Когда «ура» стихло, Перфильев закончил:
— В новых боях, надеемся, коммунисты и комсомольцы поведут за собой наших славных солдат.
Начались выступления.
Первым говорил Бильдин, трогая свою бородку сухим кулаком:
— Скоро слово предоставим пулеметам, управлять которыми будут обученные на формировке пулеметчики. Заверяю вас, они не подведут.
Потом слово взял Сорокоумов:
— Боевые товарищи! Партия была и есть в авангарде всех начинаний и дел нашего народа. В труде она ведет и в боях. Мы, коммунисты, всегда должны это помнить. Заверяю вас от имени связистов нашего взвода, что мы обеспечим вам управление в бою, а где нужно — и огнем поможем. В этот раз и связь мы давали, и пехоту огнем от танков отсекали, и танки поджигали.
Сорокоумову долго, дольше чем он говорил, аплодировали. Он стоял на сцене и водил смущенно рукой по высокому лбу с залысинами.
— Ну вот и все, кажется, что я хотел сказать, — в общем не подведем.
Закрывая собрание, Перфильев сказал:
— До встречи в боях!
Я видел, как он обвел всех взглядом пожившего человека. В эту минуту не верилось, что ему всего двадцать четыре года.
* * *
Полк готовился к новому походу.
Занимаясь с солдатами в поле, я видел, как автомашины привозили только что полученные новенькие пушки, свежевыкрашенные в зеленый цвет, — полковые короткоствольные и дивизионные, с длинными стволами. Обозники подбрасывали боепитание.
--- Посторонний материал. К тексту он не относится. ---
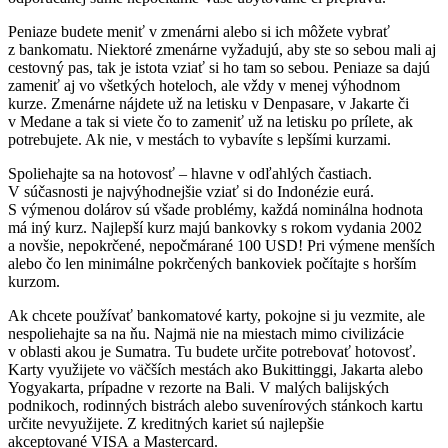
Peniaze budete meniť v zmenárni alebo si ich môžete vybrať
z bankomatu. Niektoré zmenárne vyžadujú, aby ste so sebou mali aj
cestovný pas, tak je istota vziať si ho tam so sebou. Peniaze sa dajú
zameniť aj vo všetkých hoteloch, ale vždy v menej výhodnom
kurze. Zmenárne nájdete už na letisku v Denpasare, v Jakarte či
v Medane a tak si viete čo to zameniť už na letisku po prílete, ak
potrebujete. Ak nie, v mestách to vybavíte s lepšími kurzami.
Spoliehajte sa na hotovosť – hlavne v odľahlých častiach.
V súčasnosti je najvýhodnejšie vziať si do Indonézie eurá.
S výmenou dolárov sú všade problémy, každá nominálna hodnota
má iný kurz. Najlepší kurz majú bankovky s rokom vydania 2002
a novšie, nepokrčené, nepočmárané 100 USD! Pri výmene menších
alebo čo len minimálne pokrčených bankoviek počítajte s horším
kurzom.
Ak chcete používať bankomatové karty, pokojne si ju vezmite, ale
nespoliehajte sa na ňu. Najmä nie na miestach mimo civilizácie
v oblasti akou je Sumatra. Tu budete určite potrebovať hotovosť.
Karty využijete vo väčších mestách ako Bukittinggi, Jakarta alebo
Yogyakarta, prípadne v rezorte na Bali. V malých balijských
podnikoch, rodinných bistrách alebo suvenírových stánkoch kartu
určite nevyužijete. Z kreditných kariet sú najlepšie
akceptované VISA a Mastercard.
В один из дней полк был поднят по боевой тревоге. Начался марш в район Корсунь-Шевченковского. Мой взвод шел за повозкой Рязанова. Погода стояла слякотная, поля пестрели белым и черным, падал липкий снег. Сотни ног месили густую тягучую грязь.
Я шагал, сдвинув на взмокший затылок шапку. Кирзовые сапоги промокли и терли ноги. Ватные куртка и брюки набухли, отяжелели, а револьвер, болтаясь на ремне в парусиновой кобуре, пребольно колотил по боку.
Обозы то и дело застревали. Лошади надрывались, волоча нагруженные повозки. Солдаты толкали подводы, вытаскивали их из ухабов, крыли на чем свет стоит погоду.
Когда выехали на более твердую дорогу, Рязанов сказал мне:
— В наших краях такого нет. У нас лучше. Зима так зима. А здесь не разбери-бери. Тоже мне климат!..
— На войне, милый, везде плохо, — возразил я. — Хоть и в Крыму воюй…
На взмыленном коне подъехал Перфильев. Он слез и повел коня в поводу.
— Ну, лейтенант, — сказал он тихо, — важную задачу решать идем. Немцам под Корсунью устроим второй Сталинград.
У Перфильева под глазами синие тени и на гладковыбритых скулах желтизна.
«Устал ты, Ефим», — подумал я. И в то же время меня кольнула его официальность. Что, он имя мое забыл?
«Все же чин обязывает, — с иронией подумал я. — Что ж, будем официальны».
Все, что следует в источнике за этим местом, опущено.